The task> Please state how many lines below include the word "Odorizant"; the reply should be the number only.

Exercise data>

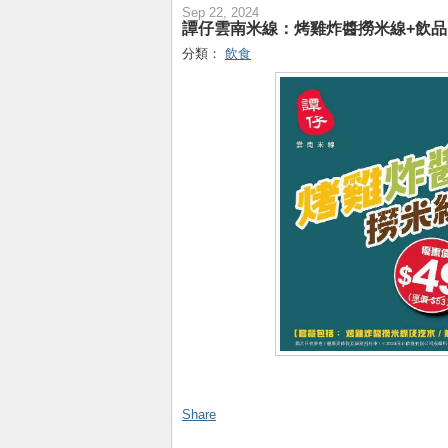
Sep 22, 2024
譚仔雲南米線：烤雞炸醬撈米線+飲品 
分類：
飲食
Share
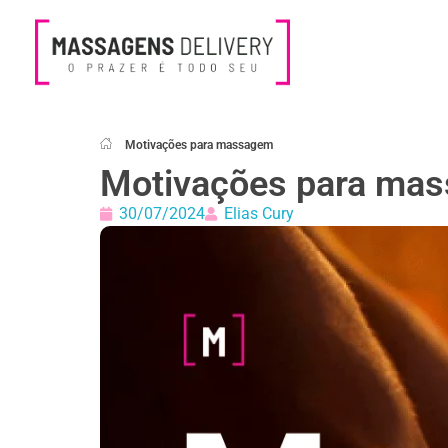
Massagens Delivery
Deseja uma Massagem?
Motivações para massagem
Motivações para ma
30/07/2024
Elias Cury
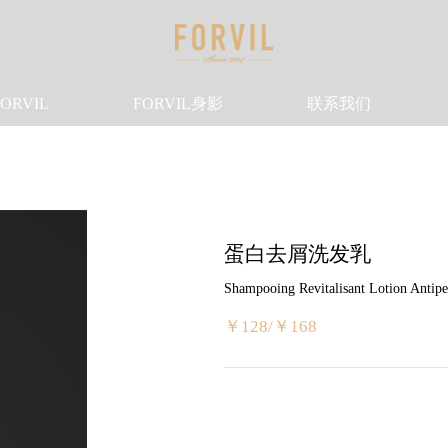
ORVIL
FORVIL身影
联系我们
蛋白去屑洗发乳
Shampooing Revitalisant Lotion Antipel
￥128/￥168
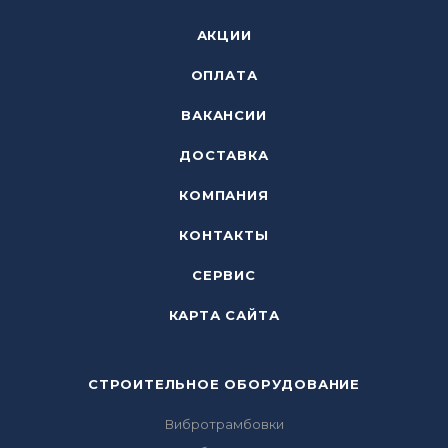
АКЦИИ
ОПЛАТА
ВАКАНСИИ
ДОСТАВКА
КОМПАНИЯ
КОНТАКТЫ
СЕРВИС
КАРТА САЙТА
СТРОИТЕЛЬНОЕ ОБОРУДОВАНИЕ
Вибротрамбовки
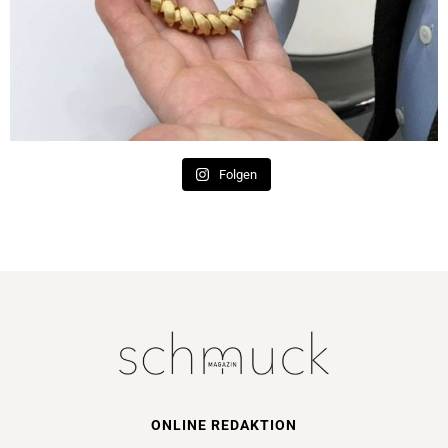
Folgen
ONLINE REDAKTION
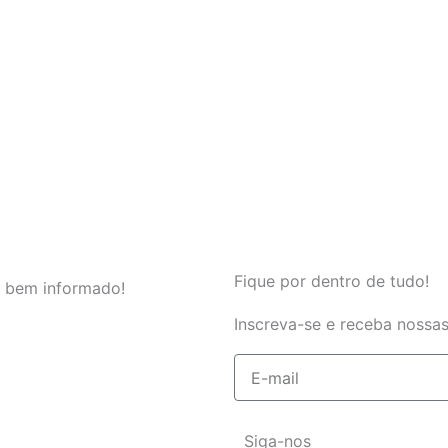
Fique por dentro de tudo!
 bem informado!
Inscreva-se e receba nossas
E-
mail
Siga-nos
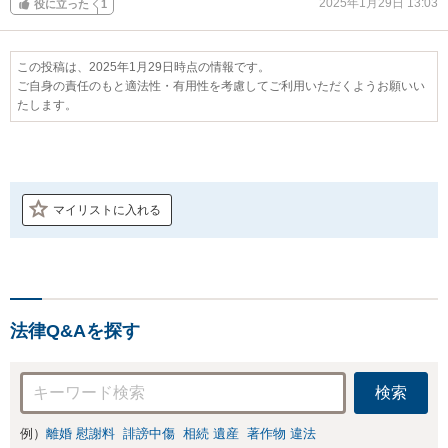
2025年1月29日 13:03
役に立った
1
この投稿は、2025年1月29日時点の情報です。
ご自身の責任のもと適法性・有用性を考慮してご利用いただくようお願いい
たします。
マイリストに入れる
法律Q&Aを探す
検索
例）
離婚 慰謝料
誹謗中傷
相続 遺産
著作物 違法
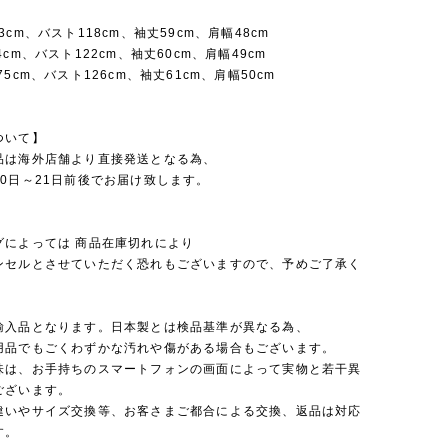
3cm、バスト118cm、袖丈59cm、肩幅48cm
4cm、バスト122cm、袖丈60cm、肩幅49cm
75cm、バスト126cm、袖丈61cm、肩幅50cm
ついて】
品は海外店舗より直接発送となる為、
0日～21日前後でお届け致します。
グによっては 商品在庫切れにより
セルとさせていただく恐れもございますので、予めご了承く
。
輸入品となります。日本製とは検品基準が異なる為、
品でもごくわずかな汚れや傷がある場合もございます。
味は、お手持ちのスマートフォンの画面によって実物と若干異
ございます。
違いやサイズ交換等、お客さまご都合による交換、返品は対応
す。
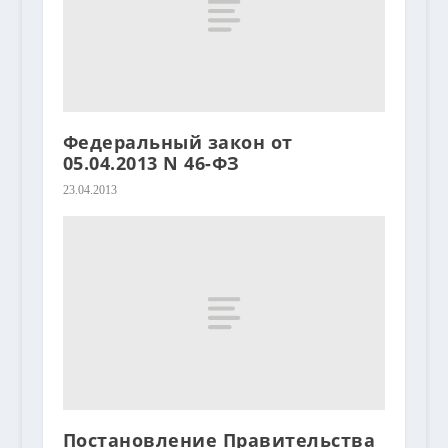
Федеральный закон от
05.04.2013 N 46-ФЗ
23.04.2013
Постановление Правительства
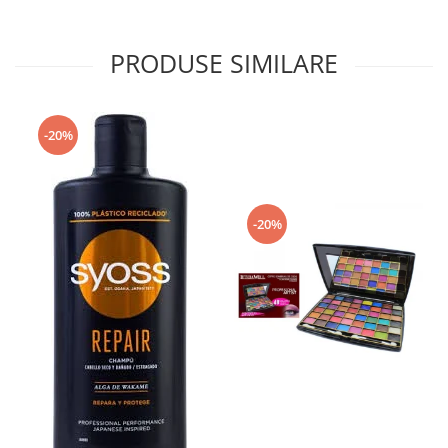
Rezerva Odorizant Camera Glade
Rezerva Odorizant Camera Air Wick
PRODUSE SIMILARE
Ingrijire Bebelusi
Servetele Umede Bebelusi
Suplimente Bebelusi
-20%
Lenjerii
Ingrijire Bebelusi
-20%
Scutece
Scutece Huggies
Scutece Happy
Scutece Pampers Bebelusi
Balsam Rufe Bebelusi
Servetele Umede Bebelusi
Suplimente Bebelusi
Betisoare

Result of the task> 2